A packed morning schedule also saw studies on the phenomenon of crowdsourcing focusing specifically on microstock photography sites, and research on the roots, motivations, and innovation disclosure patterns of community innovators and independent innovators.
MIT Doctoral researcher Sara Jahanmir then offered a novel take on user innovation, focusing specifically on lag users who are slow to adopt new technology. The study dispelled some common assumptions – that lag users have low financial status and are poorly educated, for example – and revealed that they can offer firms novel innovation methods due to not being influenced by prior user knowledge.
The huge variety of sectors within which user innovation can be harnessed was evident in the afternoon’s presentations, with Seppo Leminem, Laurea University of Applied Sciences, Finland, focusing on Living Labs – real life environments ranging from classrooms, to buildings, to entire cities or countries.

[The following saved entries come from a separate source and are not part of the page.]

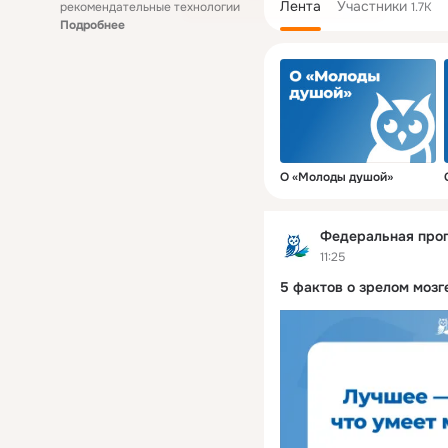
Лента
Участники
рекомендательные технологии
1.7K
Подробнее
О «Молоды душой»
Федеральная про
11:25
5 фактов о зрелом моз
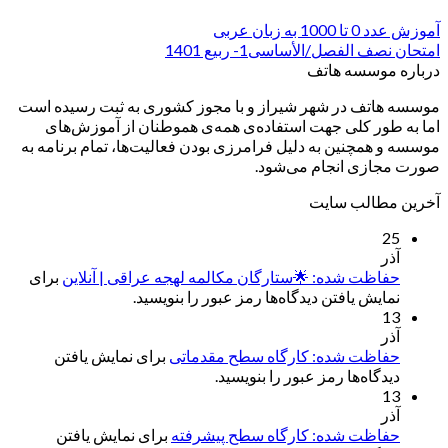
آموزش عدد 0 تا 1000 به زبان عربی
امتحان نصف الفصل/الأساسی1- ربیع 1401
درباره موسسه هاتف
موسسه هاتف در شهر شیراز و با مجوز کشوری به ثبت رسیده است
اما به طور کلی جهت استفاده‌ی همه‌ی هموطنان از آموزش‌های
موسسه و همچنین به دلیل فرامرزی بودن فعالیت‌ها، تمام برنامه به
صورت مجازی انجام می‌شود.
آخرین مطالب سایت
25
آذر
حفاظت شده: 🌟ستارگان مکالمه لهجه عراقی | آنلاین
برای
نمایش یافتن دیدگاه‌ها رمز عبور را بنویسید.
13
آذر
حفاظت شده: کارگاه سطح مقدماتی
برای نمایش یافتن
دیدگاه‌ها رمز عبور را بنویسید.
13
آذر
حفاظت شده: کارگاه سطح پیشرفته
برای نمایش یافتن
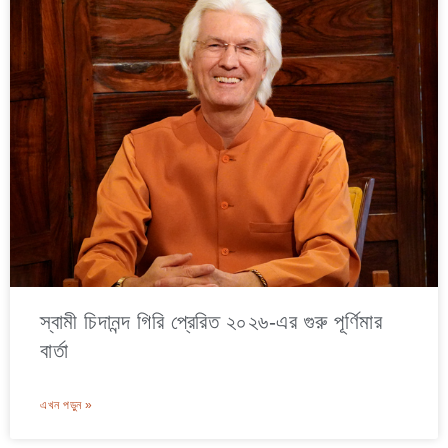
স্বামী চিদানন্দ গিরি প্রেরিত ২০২৬-এর গুরু পূর্ণিমার
বার্তা
এখন পড়ুন »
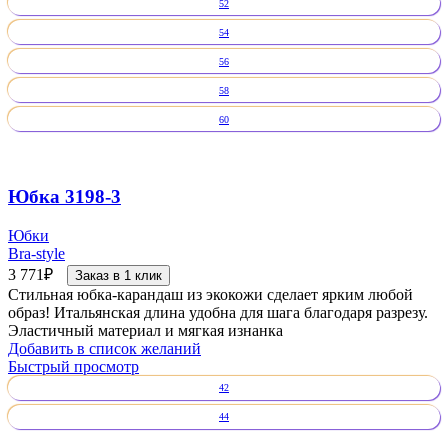
52
54
56
58
60
Юбка 3198-3
Юбки
Bra-style
3 771
₽
Заказ в 1 клик
Стильная юбка-карандаш из экокожи сделает ярким любой
образ! Итальянская длина удобна для шага благодаря разрезу.
Эластичный материал и мягкая изнанка
Добавить в список желаний
Быстрый просмотр
42
44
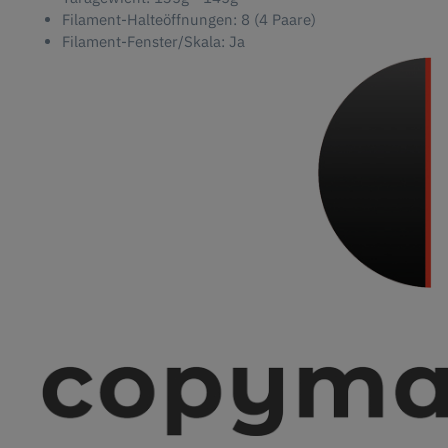
Filament-Halteöffnungen: 8 (4 Paare)
Filament-Fenster/Skala: Ja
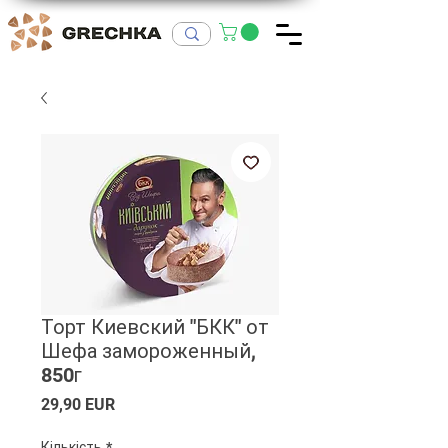
Торт Киевский "БКК" от
Шефа замороженный,
850г
Ціна
29,90 EUR
Кількість
*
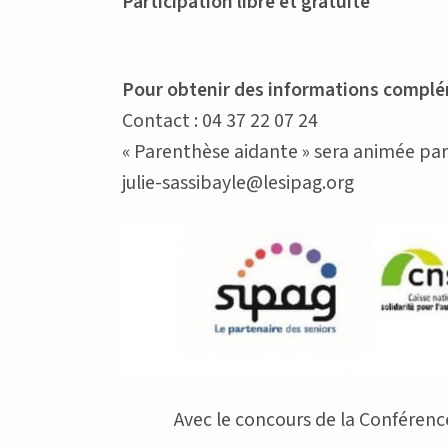
Participation libre et gratuite
Pour obtenir des informations complé
Contact : 04 37 22 07 24
« Parenthèse aidante » sera animée par
julie-sassibayle@lesipag.org
Avec le concours de la Conférenc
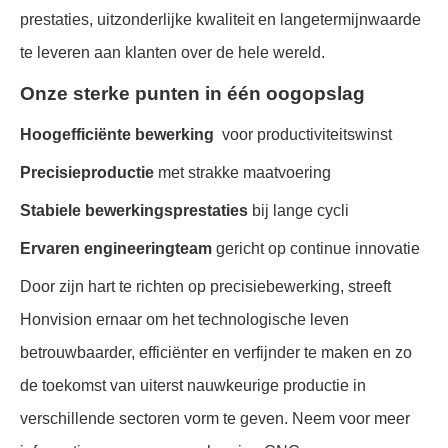
prestaties, uitzonderlijke kwaliteit en langetermijnwaarde
te leveren aan klanten over de hele wereld.
Onze sterke punten in één oogopslag
Hoogefficiënte bewerking
voor productiviteitswinst
Precisieproductie
met strakke maatvoering
Stabiele bewerkingsprestaties
bij lange cycli
Ervaren engineeringteam
gericht op continue innovatie
Door zijn hart te richten op precisiebewerking, streeft
Honvision ernaar om het technologische leven
betrouwbaarder, efficiënter en verfijnder te maken en zo
de toekomst van uiterst nauwkeurige productie in
verschillende sectoren vorm te geven. Neem voor meer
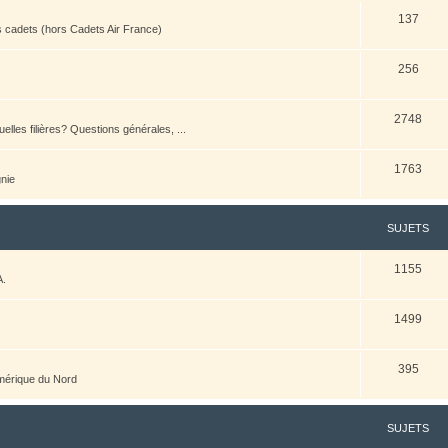
137
es cadets (hors Cadets Air France)
256
2748
elles filières? Questions générales, ...
1763
nie
SUJETS
1155
A.
1499
395
Amérique du Nord
SUJETS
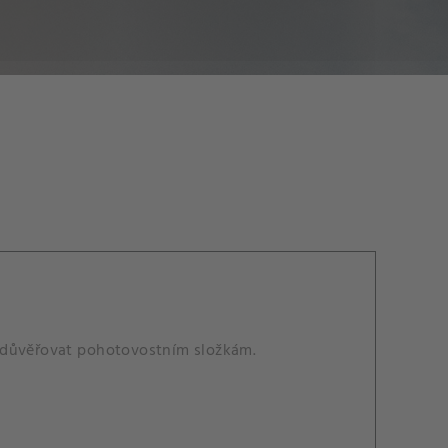
nedůvěřovat pohotovostním složkám.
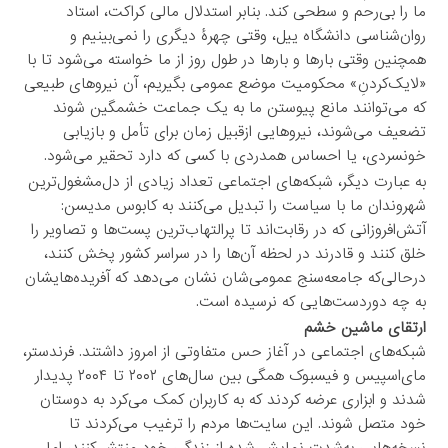
ما را بی‌رحم و سطحی کند. بنابر استدلال مالی کراکت، استاد
روان‌شناسی دانشگاه ییل، وقتی چهرۀ دیگری را نمی‌بینیم و
همچنین وقتی بارها و بارها در طول روز از ما خواسته می‌شود تا با
«لایک‌کردنِ» محکومیت موضع عمومی بگیریم، آن نیروهای طبیعی
که می‌توانند مانع پیوستن ما به یک جماعت خشمگین شوند
تضعیف می‌شوند، نیروهایی ازقبیل زمان برای تأمل و بازیابی
خونسردی، یا احساس همدردی با کسی که دارد تحقیر می‌شود.
به عبارت دیگر، شبکه‌های اجتماعی تعداد زیادی از دل‌مشغول‌ترین
شهروندان ما با سیاست را تبدیل می‌کنند به کابوس مدیسن:
آتش‌افروزانی که در رقابت‌اند تا پرالتهاب‌ترین پست‌ها و تصاویر را
خلق کنند و قادرند در لحظه آن‌ها را در سراسر کشور پخش کنند،
درحالی‌که جامعه‌سنج عمومی‌شان نشان می‌دهد که آفریده‌هایشان
به چه دوردست‌هایی که نرسیده است.
ارتقای ماشین خشم
شبکه‌های اجتماعی در آغاز حس متفاوتی از امروز داشتند. فرندستر،
مای‌اسپیس و فیسبوک همگی بین سال‌های ۲۰۰۲ تا ۲۰۰۴ پدیدار
شدند و ابزاری عرضه کردند که به کاربران کمک می‌کرد به دوستان
خود متصل شوند. این سایت‌ها مردم را ترغیب می‌کردند تا
نسخه‌هایی به‌شدت نمایشی‌شده از زندگی خود منتشر کنند، اما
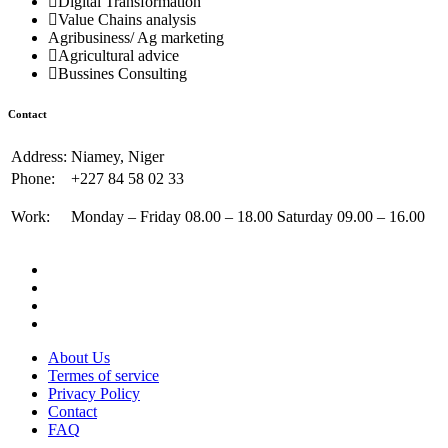
Digital Transformation
Value Chains analysis
Agribusiness/ Ag marketing
Agricultural advice
Bussines Consulting
Contact
Address:
Niamey, Niger
Phone:
+227 84 58 02 33
Work:
Monday – Friday 08.00 – 18.00 Saturday 09.00 – 16.00
About Us
Termes of service
Privacy Policy
Contact
FAQ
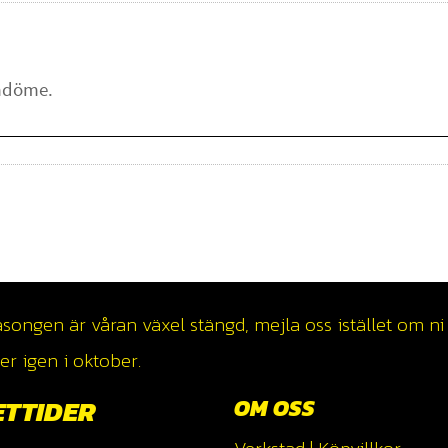
ngen är våran växel stängd, mejla oss istället om ni v
r igen i oktober.
ETTIDER
OM OSS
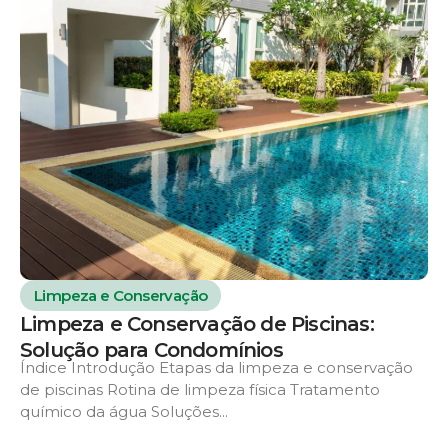
Limpeza e Conservação
Limpeza e Conservação de Piscinas:
Solução para Condomínios
Índice Introdução Etapas da limpeza e conservação
de piscinas Rotina de limpeza física Tratamento
químico da água Soluções...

These Living Labs provide an open innovation network with collaboration from multiple stakeholders striving for creation, prototyping and testing of new technologies.
The research of Fatima Senghore, George Washington University, examined the user innovation created through NASA’s International Space Apps Challenge. The competition is an annual hackathon held in locations across the globe where teams of technologists, scientists, designers, artists, educators, entrepreneurs, developers and students collaborate and engage with publicly available data to design innovative solutions for global challenges.
Meanwhile European Business School researcher Christian Landau discussed the concept of winners, losers, and non-participants in crowd innovation contests, and looked at the roles of motivation, creativity, and skills in this process.
Finally, Beedie PhD student Karen Robson presented her paper, which though not in the special issue of the journal, was still appropriate for the conference, given that it examined how to absorb innovations form different types of creative consumers. The research develops a typology of creative consumers and categorizes them into theoretically useful types.
It found that a one size fits all approach does not work for firms when it comes to absorbing consumer creative knowledge. It concludes that firms must consider what type of creative consumer they are dealing with, and may also have to prioritize their focus on learning from only one type of consumer.